The CEOs' assessment of current economic conditions gained further ground during the closing quarter, rising to a level of 68 from 64 during the third quarter. Current economic conditions have improved, said the CEOs, the confidence level surging to a reading of 88, up from a level of 60 during the preceding three months.
But looking out six months, expectations are more subdued. The outlook for the economy slid to a reading of 66 from 73 during the third quarter.
Credit Managers grow antsy
The nation's corporate credit managers — watchdogs who grant or deny credit to companies — turned sharply bearish during December, growing more cautious about both the manufacturing and service sectors of the nation's economy.
The monthly Credit Manager's Index, compiled by the National Association of Credit Management (NACM), Columbia, Md., dropped by 6.6 percent during the month, to a current reading of 54.2. "While this is a significant decline," the NACM said, the current reading is still 410 basis points, or 4.1 percentage points, above its reading of a year ago.

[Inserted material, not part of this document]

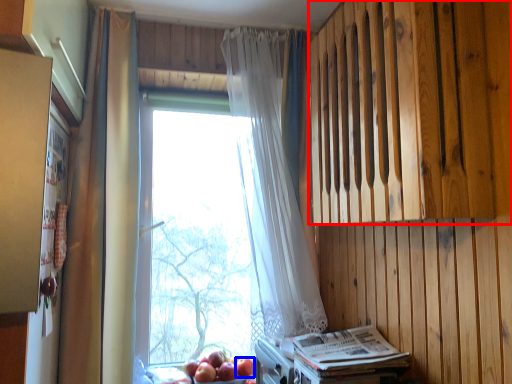 Question: Which of the following is the closest to the observer, wood (highlighted by a red box) or apple (highlighted by a blue box)?

Choices:
 (A) wood
 (B) apple

Answer: (A) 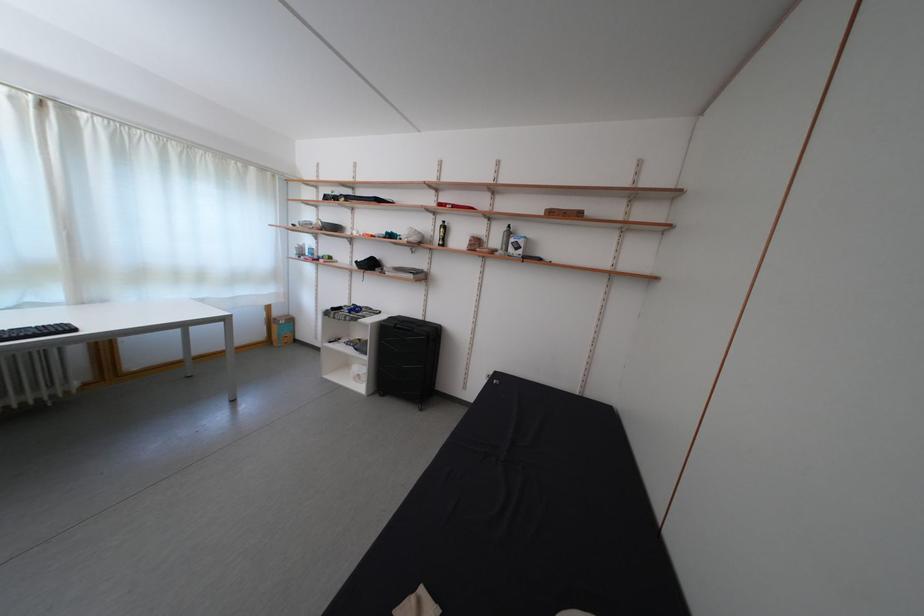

"Both sectors contributed to the decline, with the manufacturing sector contributing the most," said the trade group.
The monthly canvass asks credit managers to rate favorable and unfavorable factors in their business cycle. Favorable factors include sales, new credit applications, dollar collections and the amount of credit extended. Unfavorable factors include rejections of credit applications, accounts placed for collections, the dollar amount of receivables beyond terms and filings for bankruptcy.
Particularly hard hit was the manufacturing sector, where the index dropped to 55.2 from 62.1 in November. "The decline in the manufacturing index was expected, given the extraordinary strength of the index for the prior three months and the weakening of the 'favorable factors' last month. With the exception of disputes, all measures were weaker this month."
Four measures "slipped below the critical 50 percent level," said NACM: new credit applications, accounts placed for collection; dollar amount beyond terms; and dollar amount of customer deductions.